This node joined a swarm as a worker.
This node joined a swarm as a worker.
Update the docker-compose.yml file to deploy Selenium Grid in Swarm mode:
version: '3.8'
services:
hub:
image: selenium/hub:4.1.3
ports:
- 4442:4442
- 4443:4443
- 4444:4444
deploy:
mode: replicated
replicas: 1
placement:
constraints:
- node.role == worker
chrome:
image: selenium/node-chrome:4.1.3
depends_on:
- hub
environment:
- SE_EVENT_BUS_HOST=hub
- SE_EVENT_BUS_PUBLISH_PORT=4442
- SE_EVENT_BUS_SUBSCRIBE_PORT=4443
- NODE_MAX_SESSION=1
entrypoint: bash -c 'SE_OPTS="--host $$HOSTNAME" /opt/bin/entry_point.sh'
deploy:
replicas: 1
placement:
constraints:
- node.role == worker
Major changes:
- Placement constraints: We set up a placement constraint of
node.role == worker
so that all tasks will be run on the worker nodes. It's generally best to keep manager nodes free from CPU and/or memory-intensive tasks. - Entrypoint: Here, we updated the host set in
SE_OPTS
within the entry_point.sh script so nodes running on different hosts will be able to successfully link back to the hub.

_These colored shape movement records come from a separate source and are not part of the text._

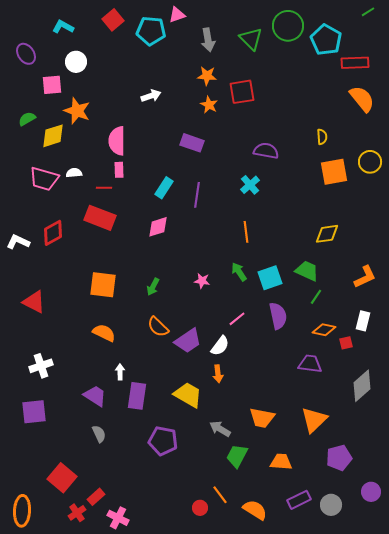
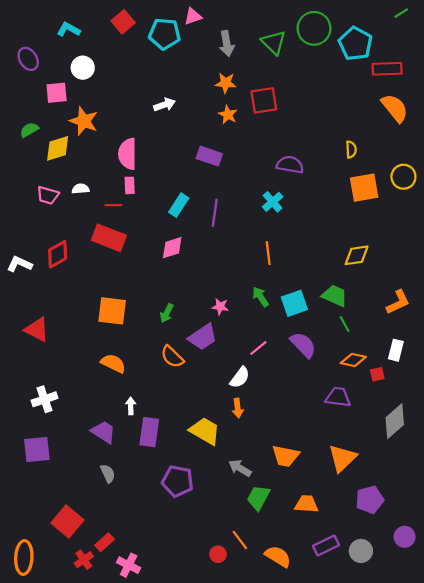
pink trapezoid: (44, 179) -> (48, 195), size x0.7
green line: (316, 297) -> (345, 324), turned -63
purple semicircle: (278, 316) -> (303, 345), turned -32
purple trapezoid: (188, 341) -> (203, 337), moved

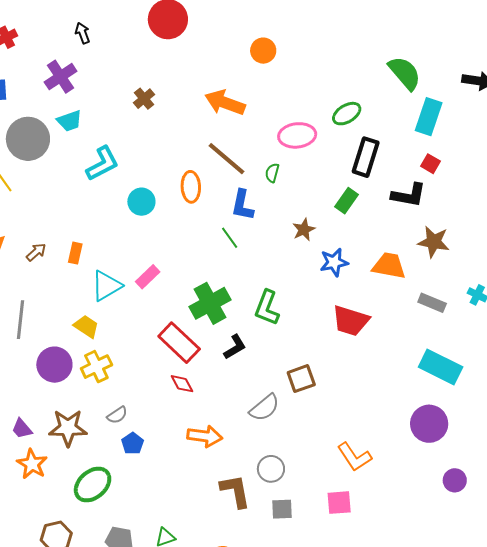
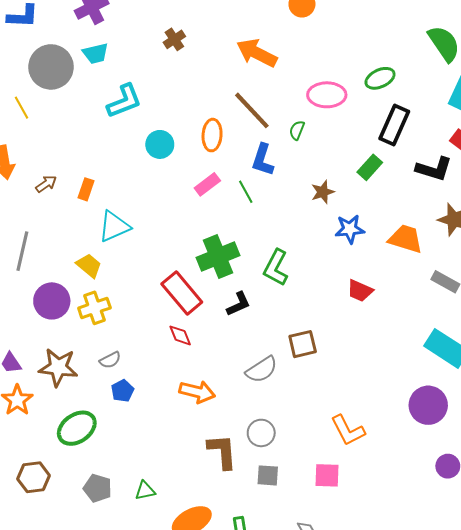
pink rectangle: (148, 277) -> (207, 184), moved
red trapezoid: (351, 321) -> (360, 291), size x0.7

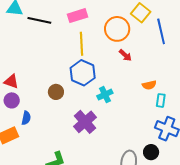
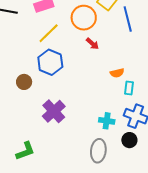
yellow line: (82, 44) -> (49, 33), turned 50
cyan cross: (105, 95) -> (107, 121), moved, turned 35
black circle: (151, 152) -> (129, 140), moved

With that, we are ready to deploy the stack:
(env)$ docker stack deploy --compose-file=docker-compose.yml selenium
Let's also add a few more nodes:
(env)$ docker service scale selenium_chrome=5
selenium_chrome scaled to 5
overall progress: 5 out of 5 tasks
1/5: running [==================================================>]
2/5: running [==================================================>]
3/5: running [==================================================>]
4/5: running [==================================================>]
5/5: running [==================================================>]
verify: Service converged
You can check the status of the stack like so:
(env)$ docker stack ps selenium
You'll also want to get the IP address of the machine running the hub:
(env)$ docker-machine ip $(docker service ps --format "{{.Node}}" selenium_hub)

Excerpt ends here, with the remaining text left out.